Given records.
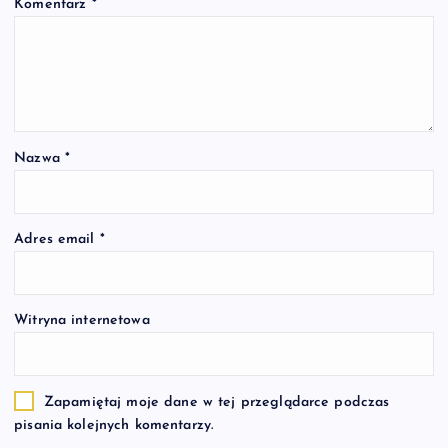
Komentarz
*
Nazwa
*
Adres email
*
Witryna internetowa
Zapamiętaj moje dane w tej przeglądarce podczas
pisania kolejnych komentarzy.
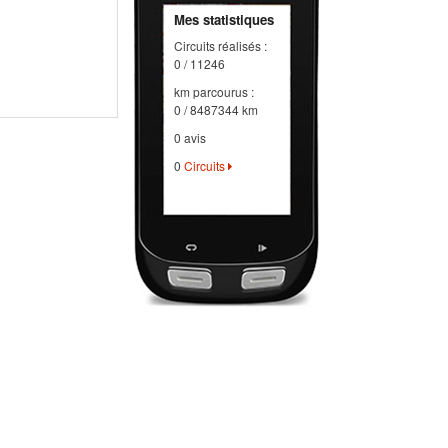
Mes statistiques
Circuits réalisés :
0 / 11246
km parcourus :
0 / 8487344 km
0 avis
0
Circuits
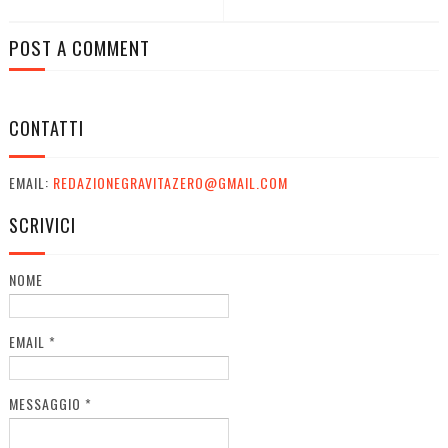
POST A COMMENT
CONTATTI
EMAIL:
REDAZIONEGRAVITAZERO@GMAIL.COM
SCRIVICI
NOME
EMAIL
*
MESSAGGIO
*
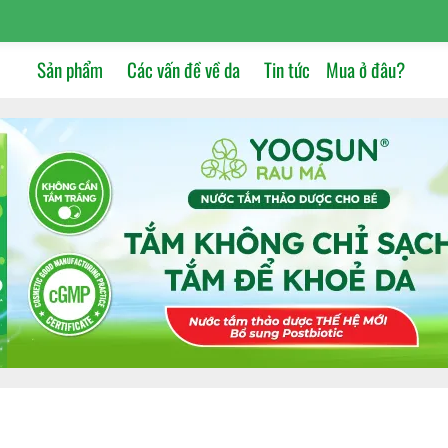
Sản phẩm
Các vấn đề về da
Tin tức
Mua ở đâu?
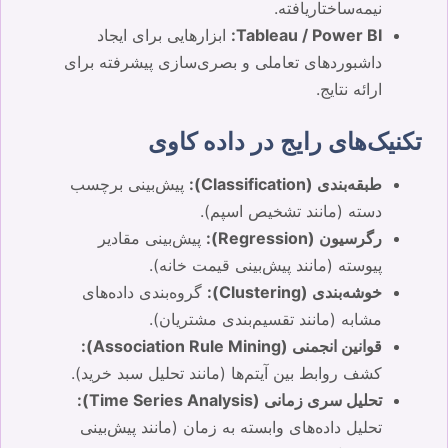
نیمه‌ساختاریافته.
Tableau / Power BI:
ابزارهایی برای ایجاد
داشبوردهای تعاملی و بصری‌سازی پیشرفته برای
ارائه نتایج.
تکنیک‌های رایج در داده کاوی
طبقه‌بندی (Classification):
پیش‌بینی برچسب
دسته (مانند تشخیص اسپم).
رگرسیون (Regression):
پیش‌بینی مقادیر
پیوسته (مانند پیش‌بینی قیمت خانه).
خوشه‌بندی (Clustering):
گروه‌بندی داده‌های
مشابه (مانند تقسیم‌بندی مشتریان).
قوانین انجمنی (Association Rule Mining):
کشف روابط بین آیتم‌ها (مانند تحلیل سبد خرید).
تحلیل سری زمانی (Time Series Analysis):
تحلیل داده‌های وابسته به زمان (مانند پیش‌بینی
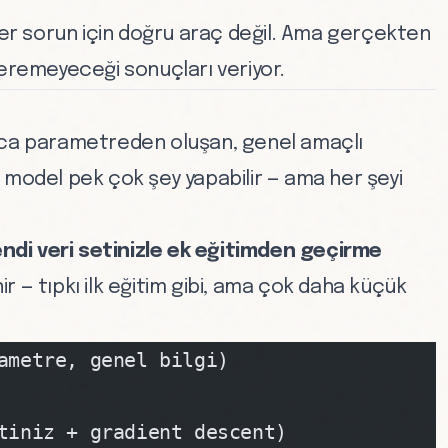
her sorun için doğru araç değil. Ama gerçekten
veremeyeceği sonuçları veriyor.
arca parametreden oluşan, genel amaçlı
 Bu model pek çok şey yapabilir — ama her şeyi
ndi veri setinizle ek eğitimden geçirme
nir — tıpkı ilk eğitim gibi, ama çok daha küçük
ametre, genel bilgi)
tiniz + gradient descent)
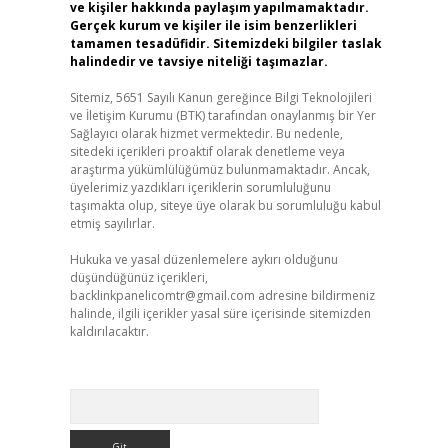
ve kişiler hakkında paylaşım yapılmamaktadır.
Gerçek kurum ve kişiler ile isim benzerlikleri
tamamen tesadüfidir. Sitemizdeki bilgiler taslak
halindedir ve tavsiye niteliği taşımazlar.
Sitemiz, 5651 Sayılı Kanun gereğince Bilgi Teknolojileri
ve İletişim Kurumu (BTK) tarafından onaylanmış bir Yer
Sağlayıcı olarak hizmet vermektedir. Bu nedenle,
sitedeki içerikleri proaktif olarak denetleme veya
araştırma yükümlülüğümüz bulunmamaktadır. Ancak,
üyelerimiz yazdıkları içeriklerin sorumluluğunu
taşımakta olup, siteye üye olarak bu sorumluluğu kabul
etmiş sayılırlar.
Hukuka ve yasal düzenlemelere aykırı olduğunu
düşündüğünüz içerikleri,
backlinkpanelicomtr@gmail.com
adresine bildirmeniz
halinde, ilgili içerikler yasal süre içerisinde sitemizden
kaldırılacaktır.
Arama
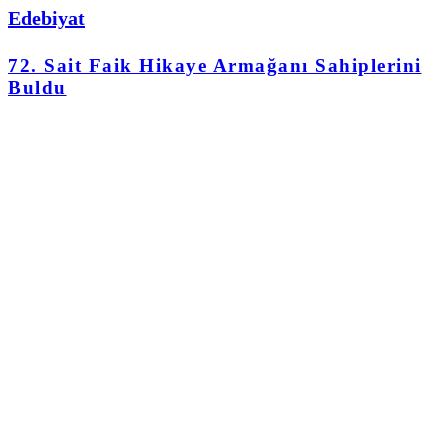
Edebiyat
72. Sait Faik Hikaye Armağanı Sahiplerini
Buldu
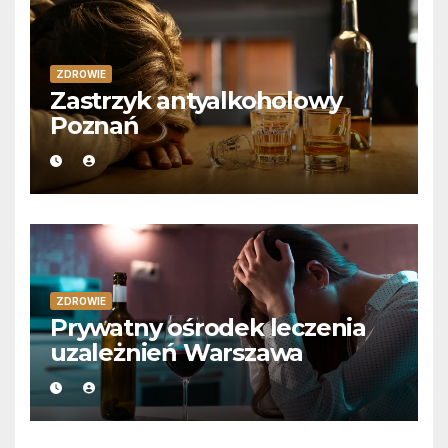
ZDROWIE
Zastrzyk antyalkoholowy
Poznań
ZDROWIE
Prywatny ośrodek leczenia
uzależnień Warszawa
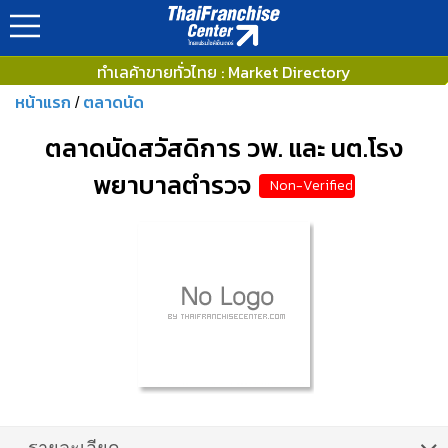
ทำเลค้าขายทั่วไทย : Market Directory
หน้าแรก
ตลาดนัด
/
ตลาดนัดสวัสดิการ วพ. และ นต.โรง
พยาบาลตำรวจ
Non-Verified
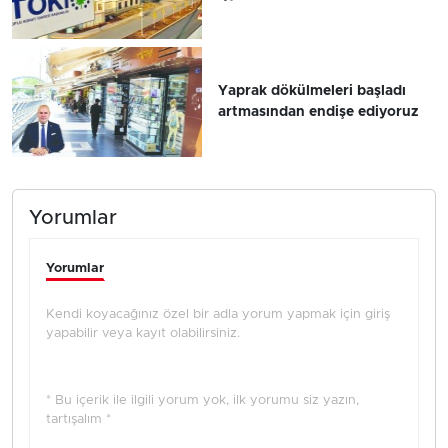
Yaprak dökülmeleri başladı
artmasından endişe ediyoruz
Yorumlar
Yorumlar
Kendi koyacağınız özel bir adla yorum yapmak için giriş
yapabilir veya kayıt olabilirsiniz.
* Bu içerik ile ilgili yorum yok, ilk yorumu siz yazın,
tartışalım *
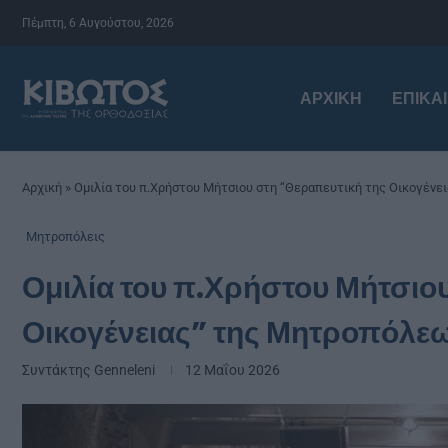
Πέμπτη, 6 Αυγούστου, 2026
ΑΡΧΙΚΉ
ΕΠΙΚΑ
Αρχική
»
Ομιλία του π.Χρήστου Μήτσιου στη “Θεραπευτική της Οικογέν
Μητροπόλεις
Ομιλία του π.Χρήστου Μήτσιο
Οικογένειας” της Μητροπόλε
Συντάκτης
Genneleni
12 Μαΐου 2026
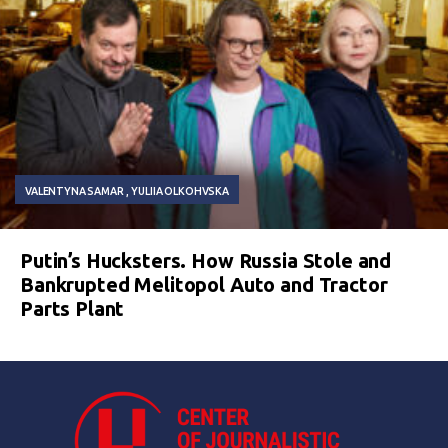
VALENTYNA SAMAR
YULIIA OLKOHVSKA
Putin’s Hucksters. How Russia Stole and
Bankrupted Melitopol Auto and Tractor
Parts Plant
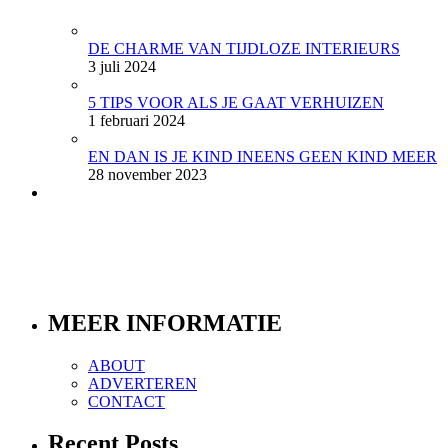
DE CHARME VAN TIJDLOZE INTERIEURS
3 juli 2024
5 TIPS VOOR ALS JE GAAT VERHUIZEN
1 februari 2024
EN DAN IS JE KIND INEENS GEEN KIND MEER
28 november 2023
MEER INFORMATIE
ABOUT
ADVERTEREN
CONTACT
Recent Posts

Your instructions. Reproduce the material in full, word for word, and omit the pictures.

Exercise response.
Komentarz
*
Nazwa
*
Adres email
*
Witryna internetowa
Zapamiętaj moje dane w tej przeglądarce podczas
pisania kolejnych komentarzy.
Mes statistiques
Circuits réalisés :
0 / 11246
km parcourus :
0 / 8487344 km
0 avis
0
Circuits
POST A COMMENT
CONTATTI
EMAIL:
REDAZIONEGRAVITAZERO@GMAIL.COM
SCRIVICI
NOME
EMAIL
*
MESSAGGIO
*
Sản phẩm
Các vấn đề về da
Tin tức
Mua ở đâu?
نیمه‌ساختاریافته.
Tableau / Power BI:
ابزارهایی برای ایجاد
داشبوردهای تعاملی و بصری‌سازی پیشرفته برای
ارائه نتایج.
تکنیک‌های رایج در داده کاوی
طبقه‌بندی (Classification):
پیش‌بینی برچسب
دسته (مانند تشخیص اسپم).
رگرسیون (Regression):
پیش‌بینی مقادیر
پیوسته (مانند پیش‌بینی قیمت خانه).
خوشه‌بندی (Clustering):
گروه‌بندی داده‌های
مشابه (مانند تقسیم‌بندی مشتریان).
قوانین انجمنی (Association Rule Mining):
کشف روابط بین آیتم‌ها (مانند تحلیل سبد خرید).
تحلیل سری زمانی (Time Series Analysis):
تحلیل داده‌های وابسته به زمان (مانند پیش‌بینی
her sorun için doğru araç değil. Ama gerçekten
veremeyeceği sonuçları veriyor.
arca parametreden oluşan, genel amaçlı
 Bu model pek çok şey yapabilir — ama her şeyi
ndi veri setinizle ek eğitimden geçirme
nir — tıpkı ilk eğitim gibi, ama çok daha küçük
ametre, genel bilgi)
tiniz + gradient descent)
ve kişiler hakkında paylaşım yapılmamaktadır.
Gerçek kurum ve kişiler ile isim benzerlikleri
tamamen tesadüfidir. Sitemizdeki bilgiler taslak
halindedir ve tavsiye niteliği taşımazlar.
Sitemiz, 5651 Sayılı Kanun gereğince Bilgi Teknolojileri
ve İletişim Kurumu (BTK) tarafından onaylanmış bir Yer
Sağlayıcı olarak hizmet vermektedir. Bu nedenle,
sitedeki içerikleri proaktif olarak denetleme veya
araştırma yükümlülüğümüz bulunmamaktadır. Ancak,
üyelerimiz yazdıkları içeriklerin sorumluluğunu
taşımakta olup, siteye üye olarak bu sorumluluğu kabul
etmiş sayılırlar.
Hukuka ve yasal düzenlemelere aykırı olduğunu
düşündüğünüz içerikleri,
backlinkpanelicomtr@gmail.com
adresine bildirmeniz
halinde, ilgili içerikler yasal süre içerisinde sitemizden
kaldırılacaktır.
Arama
Edebiyat
72. Sait Faik Hikaye Armağanı Sahiplerini
Buldu
ZDROWIE
Zastrzyk antyalkoholowy
Poznań
ZDROWIE
Prywatny ośrodek leczenia
uzależnień Warszawa
ทำเลค้าขายทั่วไทย : Market Directory
หน้าแรก
ตลาดนัด
/
ตลาดนัดสวัสดิการ วพ. และ นต.โรง
พยาบาลตำรวจ
Non-Verified
Yaprak dökülmeleri başladı
artmasından endişe ediyoruz
Yorumlar
Yorumlar
Kendi koyacağınız özel bir adla yorum yapmak için giriş
yapabilir veya kayıt olabilirsiniz.
* Bu içerik ile ilgili yorum yok, ilk yorumu siz yazın,
tartışalım *
Πέμπτη, 6 Αυγούστου, 2026
ΑΡΧΙΚΉ
ΕΠΙΚΑ
Αρχική
»
Ομιλία του π.Χρήστου Μήτσιου στη “Θεραπευτική της Οικογέν
Μητροπόλεις
Ομιλία του π.Χρήστου Μήτσιο
Οικογένειας” της Μητροπόλε
Συντάκτης
Genneleni
12 Μαΐου 2026
VALENTYNA SAMAR
YULIIA OLKOHVSKA
Putin’s Hucksters. How Russia Stole and
Bankrupted Melitopol Auto and Tractor
Parts Plant
DE CHARME VAN TIJDLOZE INTERIEURS
3 juli 2024
5 TIPS VOOR ALS JE GAAT VERHUIZEN
1 februari 2024
EN DAN IS JE KIND INEENS GEEN KIND MEER
28 november 2023
MEER INFORMATIE
ABOUT
ADVERTEREN
CONTACT
Recent Posts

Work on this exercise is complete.